HOJE VAMOS FALAR SOBRE ADMINISTRAÇÃO DE TEMPO. UMA COISA QUE todo mundo tinha certeza há 30 anos é que a tecnologia iria gerar mais tempo livre para as pessoas. Trabalhos manuais demorados, chatos e cansativos seriam substituídos pelo milagre do computador. Passaram-se 30 anos e isso realmente aconteceu. Aconteceu em termos de trabalho, mas não em termos de tempo. As pessoas estão trabalhando mais horas do que trabalhavam e têm menos tempo do que tinham. O que está errado? Em princípio, nada. A tecnologia apenas fez surgir novas possibilidades, que há 30 anos seriam impensáveis. O celular é ótimo, mas interrompe conversas e reuniões. Ler e responder e-mails é ótimo, mas consome uma enorme fatia do tempo diário. Acessar a Internet é ótimo, mas traz poucos resultados práticos. Um amigo meu, que vivia incomodado com a falta de tempo e com o acúmulo de trabalho, resolveu fazer um levantamento prático de como utilizava seu tempo. Aí, montou uma planilha no computador. Botou no alto o título “Análise de Desperdício de Tempo” e dividiu o dia em intervalos de 15 minutos. E então começou a anotar tudo o que fazia, desde participar de reuniões importantes até tomar um cafezinho e ficar jogando conversa fora. Depois de uma semana, ele consolidou os dados e chegou a uma conclusão muito interessante.

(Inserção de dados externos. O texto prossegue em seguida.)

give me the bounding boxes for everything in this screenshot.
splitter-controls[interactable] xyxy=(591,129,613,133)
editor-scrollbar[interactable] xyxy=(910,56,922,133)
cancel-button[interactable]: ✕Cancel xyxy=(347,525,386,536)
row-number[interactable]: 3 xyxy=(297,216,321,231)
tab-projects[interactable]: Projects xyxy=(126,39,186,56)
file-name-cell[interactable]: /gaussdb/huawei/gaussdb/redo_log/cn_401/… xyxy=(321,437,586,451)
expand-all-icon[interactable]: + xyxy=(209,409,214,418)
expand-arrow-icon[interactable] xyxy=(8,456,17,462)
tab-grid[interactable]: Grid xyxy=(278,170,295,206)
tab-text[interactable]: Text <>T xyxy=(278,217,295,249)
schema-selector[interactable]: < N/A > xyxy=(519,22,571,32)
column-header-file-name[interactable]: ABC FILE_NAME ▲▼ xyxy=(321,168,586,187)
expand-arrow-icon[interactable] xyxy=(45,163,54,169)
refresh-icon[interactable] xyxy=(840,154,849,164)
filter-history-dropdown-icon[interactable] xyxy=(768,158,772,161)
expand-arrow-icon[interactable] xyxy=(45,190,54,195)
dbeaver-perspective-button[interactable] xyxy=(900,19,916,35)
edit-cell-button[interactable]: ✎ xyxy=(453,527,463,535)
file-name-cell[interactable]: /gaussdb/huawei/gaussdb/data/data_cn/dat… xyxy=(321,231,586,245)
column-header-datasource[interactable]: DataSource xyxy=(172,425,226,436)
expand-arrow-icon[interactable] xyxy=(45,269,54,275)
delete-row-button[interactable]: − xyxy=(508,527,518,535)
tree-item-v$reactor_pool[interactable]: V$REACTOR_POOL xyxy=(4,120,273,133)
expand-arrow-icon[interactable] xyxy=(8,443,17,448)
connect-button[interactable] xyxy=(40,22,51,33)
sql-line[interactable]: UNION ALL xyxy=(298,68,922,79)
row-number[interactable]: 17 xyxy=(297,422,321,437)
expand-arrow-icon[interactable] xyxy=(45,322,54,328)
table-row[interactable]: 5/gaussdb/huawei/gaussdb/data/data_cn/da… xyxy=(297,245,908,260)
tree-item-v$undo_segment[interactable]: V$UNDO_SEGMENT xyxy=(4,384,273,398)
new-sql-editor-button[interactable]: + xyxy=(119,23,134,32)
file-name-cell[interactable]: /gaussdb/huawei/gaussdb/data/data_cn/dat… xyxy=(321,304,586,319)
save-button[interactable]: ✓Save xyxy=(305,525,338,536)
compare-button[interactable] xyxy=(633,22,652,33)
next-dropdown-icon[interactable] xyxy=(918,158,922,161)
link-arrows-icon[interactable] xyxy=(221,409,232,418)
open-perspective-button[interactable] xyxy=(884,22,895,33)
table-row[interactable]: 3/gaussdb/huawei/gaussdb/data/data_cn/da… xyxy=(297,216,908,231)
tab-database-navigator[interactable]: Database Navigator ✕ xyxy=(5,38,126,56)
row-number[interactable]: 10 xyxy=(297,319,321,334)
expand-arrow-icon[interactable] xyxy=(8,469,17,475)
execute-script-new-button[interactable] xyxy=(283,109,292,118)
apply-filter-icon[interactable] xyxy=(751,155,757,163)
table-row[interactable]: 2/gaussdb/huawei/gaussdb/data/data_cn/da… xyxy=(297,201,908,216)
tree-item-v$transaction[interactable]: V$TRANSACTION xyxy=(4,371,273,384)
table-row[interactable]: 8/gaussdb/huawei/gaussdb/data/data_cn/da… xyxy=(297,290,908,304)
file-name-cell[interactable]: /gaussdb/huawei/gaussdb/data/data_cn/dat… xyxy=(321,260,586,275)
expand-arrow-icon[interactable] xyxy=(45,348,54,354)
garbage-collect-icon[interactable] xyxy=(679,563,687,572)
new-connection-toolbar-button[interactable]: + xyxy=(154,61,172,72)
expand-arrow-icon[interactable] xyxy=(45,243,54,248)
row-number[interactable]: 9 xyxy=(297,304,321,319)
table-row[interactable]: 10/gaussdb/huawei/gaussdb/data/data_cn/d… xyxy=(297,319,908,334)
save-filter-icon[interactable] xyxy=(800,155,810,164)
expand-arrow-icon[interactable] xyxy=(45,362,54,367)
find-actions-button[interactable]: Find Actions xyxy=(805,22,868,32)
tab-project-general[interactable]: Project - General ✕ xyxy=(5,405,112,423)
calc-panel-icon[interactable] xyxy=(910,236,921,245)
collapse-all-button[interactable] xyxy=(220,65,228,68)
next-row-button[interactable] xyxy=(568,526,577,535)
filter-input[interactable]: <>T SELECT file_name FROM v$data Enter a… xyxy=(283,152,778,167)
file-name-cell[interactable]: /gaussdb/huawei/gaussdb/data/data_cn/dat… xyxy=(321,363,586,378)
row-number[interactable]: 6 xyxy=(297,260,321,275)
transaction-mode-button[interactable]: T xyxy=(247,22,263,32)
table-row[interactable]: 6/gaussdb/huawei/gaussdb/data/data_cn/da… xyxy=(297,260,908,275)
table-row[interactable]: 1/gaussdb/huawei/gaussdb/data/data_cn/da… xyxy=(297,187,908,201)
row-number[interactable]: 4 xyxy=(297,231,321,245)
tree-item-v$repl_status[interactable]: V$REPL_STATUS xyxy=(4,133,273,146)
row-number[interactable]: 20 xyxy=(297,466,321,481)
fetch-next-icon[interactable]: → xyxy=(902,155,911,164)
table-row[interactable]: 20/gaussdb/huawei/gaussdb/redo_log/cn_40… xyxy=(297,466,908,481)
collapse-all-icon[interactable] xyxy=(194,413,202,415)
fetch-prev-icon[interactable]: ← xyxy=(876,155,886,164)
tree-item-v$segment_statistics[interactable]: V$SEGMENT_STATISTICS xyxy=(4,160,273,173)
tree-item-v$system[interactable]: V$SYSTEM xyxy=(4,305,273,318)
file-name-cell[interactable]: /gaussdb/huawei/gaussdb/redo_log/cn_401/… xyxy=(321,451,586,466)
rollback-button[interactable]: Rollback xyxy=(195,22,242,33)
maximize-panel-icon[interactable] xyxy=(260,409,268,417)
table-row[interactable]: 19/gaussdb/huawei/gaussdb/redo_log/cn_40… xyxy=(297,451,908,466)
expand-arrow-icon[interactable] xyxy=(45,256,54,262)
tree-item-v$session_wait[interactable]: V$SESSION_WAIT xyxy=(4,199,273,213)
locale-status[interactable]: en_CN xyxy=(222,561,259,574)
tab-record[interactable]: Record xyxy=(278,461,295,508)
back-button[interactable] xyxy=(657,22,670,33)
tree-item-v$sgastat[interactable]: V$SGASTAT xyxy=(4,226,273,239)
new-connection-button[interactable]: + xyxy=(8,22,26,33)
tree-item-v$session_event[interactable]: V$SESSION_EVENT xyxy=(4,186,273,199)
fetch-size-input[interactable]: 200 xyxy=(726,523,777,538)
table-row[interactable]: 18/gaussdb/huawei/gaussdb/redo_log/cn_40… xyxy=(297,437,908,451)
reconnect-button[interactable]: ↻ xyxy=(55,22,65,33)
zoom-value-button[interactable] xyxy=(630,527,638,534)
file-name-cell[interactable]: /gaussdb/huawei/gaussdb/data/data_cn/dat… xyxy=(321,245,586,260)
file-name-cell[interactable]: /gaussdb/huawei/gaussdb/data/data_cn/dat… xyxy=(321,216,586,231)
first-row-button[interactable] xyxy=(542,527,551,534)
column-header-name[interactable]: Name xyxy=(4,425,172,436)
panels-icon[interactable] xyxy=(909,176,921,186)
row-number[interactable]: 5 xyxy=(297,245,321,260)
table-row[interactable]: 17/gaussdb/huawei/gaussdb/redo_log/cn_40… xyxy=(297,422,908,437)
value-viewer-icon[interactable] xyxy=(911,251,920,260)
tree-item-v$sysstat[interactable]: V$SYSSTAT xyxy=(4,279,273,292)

Naquela semana, ele tinha gasto nada menos que quatro horas e quinze minutos só para preparar, preencher e analisar a sua planilha de desperdício de tempo. E teve que voltar ao escritório no sábado para recuperar o tempo perdido. Esse é o mal da tecnologia. Ela é tão boa, mas tão boa, que nos induz a fazer coisas que são absolutamente lindas. Mas absolutamente inúteis.

 

 

 

A importância de dizer o óbvio

 

EU JÁ PASSEI ALGUNS DISSABORES NA VIDA PROFISSIONAL POR ME esquecer de falar o óbvio. O óbvio é aquela coisa que a gente acha que, por ser tão óbvio, todo mundo já sabe. Só que não é bem assim. Ha alguns anos, eu trabalhava na empresa líder do ramo de batatinhas fritas. Nosso produto tinha uma liderança enorme e folgada, coisa de 70% do mercado. Um dia lá, um concorrente resolveu escrever no pacotinho de batata dele esta frase: Não contém colesterol’.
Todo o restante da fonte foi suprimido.